8 Ways to Improve Query Optimization in Snowflake (With Examples)

Published: April 10, 2026

down-chevron

Nikesh Vora

Technical Product Manager @ Coefficient

Desktop Hero Image Mobile Hero Image

Snowflake handles massive data volumes well. But slow queries almost always come down to the same handful of root causes like bad pruning, wrong warehouse size, disk spillage, inefficient joins. Each one has a clear fix.

This guide covers 8 query optimization techniques ordered by typical impact, with concrete SQL examples for each. It is written for data engineers who know Snowflake and want actionable techniques rather than a conceptual overview.

Before You Optimize: Use the Query Profile

The biggest mistake in Snowflake optimization is fixing the wrong thing. Before touching any query, open the Query Profile in Snowsight and look at the Most Expensive Nodes section. This tells you exactly which operation is the bottleneck — TableScan, Sort, Join, Aggregate — so you know where to focus.

Three stats to check immediately:

  • Partitions Scanned vs Partitions Total — if these are close, pruning is not working.
  • Bytes Spilled to Local/Remote Storage — any spillage means the warehouse ran out of memory.
  • Queuing time — if the query spent most of its time waiting, the problem is concurrency, not the query itself.

You can also pull this data programmatically:

SELECT query_id, query_text, warehouse_size,

       partitions_scanned, partitions_total,

       bytes_spilled_to_local_storage,

       bytes_spilled_to_remote_storage,

       queued_overload_time,

       total_elapsed_time

FROM TABLE(INFORMATION_SCHEMA.QUERY_HISTORY())

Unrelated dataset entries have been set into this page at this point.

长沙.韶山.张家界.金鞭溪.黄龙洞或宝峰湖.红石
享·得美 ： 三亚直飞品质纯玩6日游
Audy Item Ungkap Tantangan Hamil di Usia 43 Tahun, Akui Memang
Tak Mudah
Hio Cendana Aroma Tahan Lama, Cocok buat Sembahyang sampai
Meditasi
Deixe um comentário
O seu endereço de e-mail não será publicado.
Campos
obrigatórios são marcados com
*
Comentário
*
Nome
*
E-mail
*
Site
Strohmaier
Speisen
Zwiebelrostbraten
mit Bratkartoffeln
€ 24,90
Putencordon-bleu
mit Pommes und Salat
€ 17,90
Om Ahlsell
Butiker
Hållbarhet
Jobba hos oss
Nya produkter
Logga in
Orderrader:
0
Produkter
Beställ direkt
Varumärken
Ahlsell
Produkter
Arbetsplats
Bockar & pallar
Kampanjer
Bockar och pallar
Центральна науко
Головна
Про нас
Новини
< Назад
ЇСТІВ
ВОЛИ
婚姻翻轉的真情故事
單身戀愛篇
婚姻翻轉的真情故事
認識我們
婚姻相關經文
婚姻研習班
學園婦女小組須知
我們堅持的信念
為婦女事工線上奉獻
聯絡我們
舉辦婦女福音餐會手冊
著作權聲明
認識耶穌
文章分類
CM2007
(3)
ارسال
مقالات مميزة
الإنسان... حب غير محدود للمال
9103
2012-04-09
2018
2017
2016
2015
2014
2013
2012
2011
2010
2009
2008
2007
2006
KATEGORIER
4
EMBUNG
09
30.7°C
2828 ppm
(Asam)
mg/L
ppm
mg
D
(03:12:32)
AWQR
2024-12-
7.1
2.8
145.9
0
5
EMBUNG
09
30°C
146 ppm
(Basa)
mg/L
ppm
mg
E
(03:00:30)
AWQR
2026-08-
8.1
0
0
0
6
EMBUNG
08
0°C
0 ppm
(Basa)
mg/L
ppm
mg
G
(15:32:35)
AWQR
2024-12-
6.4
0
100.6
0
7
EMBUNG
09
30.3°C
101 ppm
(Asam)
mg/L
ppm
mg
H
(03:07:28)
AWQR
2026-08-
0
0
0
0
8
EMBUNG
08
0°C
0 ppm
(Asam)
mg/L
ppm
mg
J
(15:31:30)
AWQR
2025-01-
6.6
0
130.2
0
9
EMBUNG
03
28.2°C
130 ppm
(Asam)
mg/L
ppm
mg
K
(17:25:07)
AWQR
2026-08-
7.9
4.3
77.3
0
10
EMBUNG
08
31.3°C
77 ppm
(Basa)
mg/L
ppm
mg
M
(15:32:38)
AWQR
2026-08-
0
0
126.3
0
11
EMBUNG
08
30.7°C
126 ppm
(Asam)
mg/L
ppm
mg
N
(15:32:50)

WHERE start_time >= DATEADD(hour, -24, CURRENT_TIMESTAMP())

ORDER BY total_elapsed_time DESC

LIMIT 20;

Identify the bottleneck first. Then apply the relevant technique below.

1. Stop Using SELECT *

Snowflake uses columnar storage. Every column you select is a column that gets scanned from disk. SELECT * forces Snowflake to read every column even when downstream logic only uses three of them. On wide tables this adds significant scan time.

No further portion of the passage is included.